Make an exact copy of the records, with the pictures left out.

==== RECORDS FOR THE EXERCISE ====

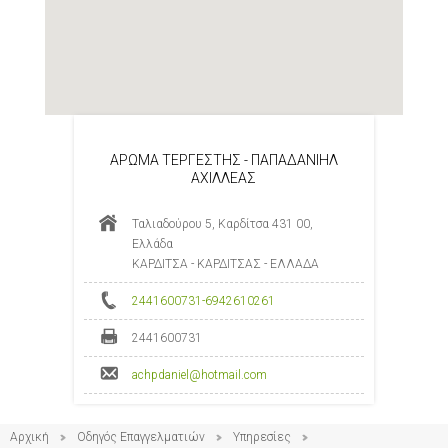
ΑΡΩΜΑ ΤΕΡΓΕΣΤΗΣ - ΠΑΠΑΔΑΝΙΗΛ
ΑΧΙΛΛΕΑΣ
Ταλιαδούρου 5, Καρδίτσα 431 00,
Ελλάδα
ΚΑΡΔΙΤΣΑ - ΚΑΡΔΙΤΣΑΣ - ΕΛΛΑΔΑ
2441600731-6942610261
2441600731
achpdaniel@hotmail.com
Αρχική
Οδηγός Επαγγελματιών
Υπηρεσίες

====

● **TASK RESULT**:
ΑΡΩΜΑ ΤΕΡΓΕΣΤΗΣ - ΠΑΠΑΔΑΝΙΗΛ
ΑΧΙΛΛΕΑΣ
Ταλιαδούρου 5, Καρδίτσα 431 00,
Ελλάδα
ΚΑΡΔΙΤΣΑ - ΚΑΡΔΙΤΣΑΣ - ΕΛΛΑΔΑ
2441600731-6942610261
2441600731
achpdaniel@hotmail.com
Αρχική
Οδηγός Επαγγελματιών
Υπηρεσίες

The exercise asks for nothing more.